Overview
This checklist covers the full lifecycle of backup and disaster recovery readiness — from strategy and scheduling through cloud configuration, test restores, and DR site validation. Use it during initial DR program setup, quarterly audits, or after any significant infrastructure change that affects data protection scope.
Note: Completing this checklist does not replace a tested DR plan. Every item marked done must have a corresponding log entry, documented result, or artefact. Untested backups are not backups.
1. Backup Strategy
Establish the foundational rules that govern what gets backed up, how many copies exist, and how long data is retained before you configure any tooling.

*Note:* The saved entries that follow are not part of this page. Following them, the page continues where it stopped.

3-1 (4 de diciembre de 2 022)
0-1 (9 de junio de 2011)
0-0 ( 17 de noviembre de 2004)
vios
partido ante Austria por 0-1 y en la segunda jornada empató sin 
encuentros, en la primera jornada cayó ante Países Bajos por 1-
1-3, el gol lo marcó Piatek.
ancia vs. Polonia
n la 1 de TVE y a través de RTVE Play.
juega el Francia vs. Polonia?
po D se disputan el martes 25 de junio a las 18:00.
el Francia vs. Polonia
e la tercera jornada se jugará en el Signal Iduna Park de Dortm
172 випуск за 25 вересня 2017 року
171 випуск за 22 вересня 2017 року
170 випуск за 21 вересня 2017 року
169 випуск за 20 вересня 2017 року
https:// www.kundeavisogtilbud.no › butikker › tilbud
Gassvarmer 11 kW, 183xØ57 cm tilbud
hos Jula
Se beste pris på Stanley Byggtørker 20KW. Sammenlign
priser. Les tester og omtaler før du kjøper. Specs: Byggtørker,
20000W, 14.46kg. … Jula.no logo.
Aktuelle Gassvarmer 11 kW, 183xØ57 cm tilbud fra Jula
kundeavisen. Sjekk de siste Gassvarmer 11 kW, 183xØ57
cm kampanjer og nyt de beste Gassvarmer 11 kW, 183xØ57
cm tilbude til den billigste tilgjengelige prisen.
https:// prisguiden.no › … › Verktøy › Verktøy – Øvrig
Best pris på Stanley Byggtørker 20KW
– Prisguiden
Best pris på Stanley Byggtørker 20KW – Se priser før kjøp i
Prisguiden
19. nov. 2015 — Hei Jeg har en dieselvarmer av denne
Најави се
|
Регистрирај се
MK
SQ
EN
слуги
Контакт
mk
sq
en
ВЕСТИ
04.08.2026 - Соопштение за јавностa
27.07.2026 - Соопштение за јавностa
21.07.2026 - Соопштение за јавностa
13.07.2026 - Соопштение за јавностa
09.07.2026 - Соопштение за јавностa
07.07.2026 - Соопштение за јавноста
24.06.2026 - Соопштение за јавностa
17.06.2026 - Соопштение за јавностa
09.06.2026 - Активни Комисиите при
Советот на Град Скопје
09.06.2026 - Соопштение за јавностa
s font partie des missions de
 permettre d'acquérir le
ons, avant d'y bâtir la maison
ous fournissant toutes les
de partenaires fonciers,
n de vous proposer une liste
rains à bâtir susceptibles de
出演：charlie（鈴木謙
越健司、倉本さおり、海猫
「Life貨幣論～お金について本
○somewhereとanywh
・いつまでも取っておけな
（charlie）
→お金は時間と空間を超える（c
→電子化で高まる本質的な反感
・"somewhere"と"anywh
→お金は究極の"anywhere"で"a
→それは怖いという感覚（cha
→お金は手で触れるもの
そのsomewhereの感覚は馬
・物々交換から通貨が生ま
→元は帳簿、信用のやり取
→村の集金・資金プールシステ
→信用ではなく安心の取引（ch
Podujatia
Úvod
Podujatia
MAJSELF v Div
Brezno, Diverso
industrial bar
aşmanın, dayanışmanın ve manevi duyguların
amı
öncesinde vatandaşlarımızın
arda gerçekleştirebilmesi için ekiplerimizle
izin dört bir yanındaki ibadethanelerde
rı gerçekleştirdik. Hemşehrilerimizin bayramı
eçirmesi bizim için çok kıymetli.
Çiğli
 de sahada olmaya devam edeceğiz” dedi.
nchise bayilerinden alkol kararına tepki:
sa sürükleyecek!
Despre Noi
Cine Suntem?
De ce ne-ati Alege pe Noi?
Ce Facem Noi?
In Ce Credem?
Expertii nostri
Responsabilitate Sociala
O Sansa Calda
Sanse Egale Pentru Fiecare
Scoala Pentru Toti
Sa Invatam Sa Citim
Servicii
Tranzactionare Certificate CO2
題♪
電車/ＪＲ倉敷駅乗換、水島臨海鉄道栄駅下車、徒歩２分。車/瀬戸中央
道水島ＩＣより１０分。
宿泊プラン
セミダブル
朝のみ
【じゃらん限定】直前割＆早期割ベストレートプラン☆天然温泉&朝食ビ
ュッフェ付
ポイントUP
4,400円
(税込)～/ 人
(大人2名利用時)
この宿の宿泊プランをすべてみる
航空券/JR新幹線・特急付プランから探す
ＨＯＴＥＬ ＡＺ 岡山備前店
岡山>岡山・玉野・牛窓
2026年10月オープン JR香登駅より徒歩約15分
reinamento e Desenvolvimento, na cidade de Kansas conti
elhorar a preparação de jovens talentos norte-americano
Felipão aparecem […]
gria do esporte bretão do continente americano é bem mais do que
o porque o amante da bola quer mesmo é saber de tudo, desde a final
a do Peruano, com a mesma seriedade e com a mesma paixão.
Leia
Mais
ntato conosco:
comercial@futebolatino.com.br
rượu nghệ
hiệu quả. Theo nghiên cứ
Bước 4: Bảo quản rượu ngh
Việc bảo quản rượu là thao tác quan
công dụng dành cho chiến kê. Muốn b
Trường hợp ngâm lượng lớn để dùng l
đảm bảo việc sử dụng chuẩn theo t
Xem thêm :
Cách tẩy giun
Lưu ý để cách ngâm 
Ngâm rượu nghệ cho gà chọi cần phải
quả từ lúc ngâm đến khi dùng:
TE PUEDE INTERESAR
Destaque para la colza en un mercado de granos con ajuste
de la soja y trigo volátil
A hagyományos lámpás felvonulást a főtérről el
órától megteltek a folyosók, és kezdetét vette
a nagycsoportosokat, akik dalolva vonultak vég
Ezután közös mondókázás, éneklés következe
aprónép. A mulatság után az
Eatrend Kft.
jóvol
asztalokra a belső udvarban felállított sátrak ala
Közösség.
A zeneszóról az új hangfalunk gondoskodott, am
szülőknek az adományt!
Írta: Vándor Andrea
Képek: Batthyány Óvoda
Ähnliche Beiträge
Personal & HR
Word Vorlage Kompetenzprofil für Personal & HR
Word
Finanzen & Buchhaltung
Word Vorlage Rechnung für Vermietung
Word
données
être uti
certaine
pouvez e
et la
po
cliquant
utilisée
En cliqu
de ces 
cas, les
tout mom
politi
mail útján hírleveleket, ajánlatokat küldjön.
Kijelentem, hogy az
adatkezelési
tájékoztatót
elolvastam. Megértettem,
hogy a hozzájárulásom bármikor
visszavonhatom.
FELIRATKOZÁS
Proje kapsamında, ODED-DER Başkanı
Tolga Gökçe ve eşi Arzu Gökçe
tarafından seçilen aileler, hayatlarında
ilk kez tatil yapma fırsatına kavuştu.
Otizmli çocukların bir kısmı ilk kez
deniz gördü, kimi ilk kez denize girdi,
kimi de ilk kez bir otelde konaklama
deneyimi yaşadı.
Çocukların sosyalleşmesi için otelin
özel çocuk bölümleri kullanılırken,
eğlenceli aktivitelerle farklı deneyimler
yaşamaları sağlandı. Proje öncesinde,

- Implement the 3-2-1 rule — Maintain at least 3 copies of data, on 2 different media types, with 1 copy stored off-site or in a separate cloud region
- Classify data by tier — Label all data assets as Tier 1 (critical, mission-affecting), Tier 2 (important, recoverable), or Tier 3 (low priority, reproducible)
- Document retention policies per tier — Define minimum retention periods (e.g., Tier 1: 90 days daily + 1 year monthly; Tier 2: 30 days daily; Tier 3: 7 days)
- Enable immutable backups — Configure object-lock or WORM storage for at least one copy to prevent ransomware from deleting or encrypting backups
# AWS S3 Object Lock (Compliance mode — cannot be overridden by any user) aws s3api put-object-lock-configuration \ --bucket my-backup-bucket \ --object-lock-configuration '{"ObjectLockEnabled":"Enabled","Rule":{"DefaultRetention":{"Mode":"COMPLIANCE","Days":90}}}' - Define backup scope inventory — List every system, database, file share, and SaaS export included in backup scope; note any explicit exclusions
- Require encryption in transit — Confirm all backup agents and replication channels use TLS 1.2 or higher
- Assign backup ownership — Each backup job has a named owner responsible for monitoring and restores
2. RTO/RPO Definitions
Recovery Time Objective (RTO) and Recovery Point Objective (RPO) must be agreed, documented, and signed off before a DR event — not discovered during one.
- Define RTO per system — Maximum tolerable downtime before business impact is unacceptable (e.g., ERP: 4 h, email: 8 h, file server: 24 h)
- Define RPO per system — Maximum acceptable data loss measured in time (e.g., database: 15 min, file server: 4 h, archival storage: 24 h)
- Document priority tiers — Group systems into Tier 1 (recover first), Tier 2 (recover within 8 h), Tier 3 (recover within 48 h)
- Get SLA sign-off — RTO/RPO targets are reviewed and signed by the business owner for each system, not just IT
- Map dependencies — Identify upstream/downstream dependencies so recovery order does not break dependent services (e.g., restore AD before Exchange)
Recovery Order Template: 1. Core infrastructure (DNS, AD, networking) 2. Authentication services (IdP, certificate authority) 3. Tier 1 databases and storage 4. Tier 1 application servers 5. Tier 2 systems... - Review RTO/RPO annually — Business requirements change; ensure targets are still realistic and funded
3. Backup Configuration
Correct scheduling, encryption-at-rest, compression, and deduplication settings are the difference between a working backup and a storage bill with no recovery value.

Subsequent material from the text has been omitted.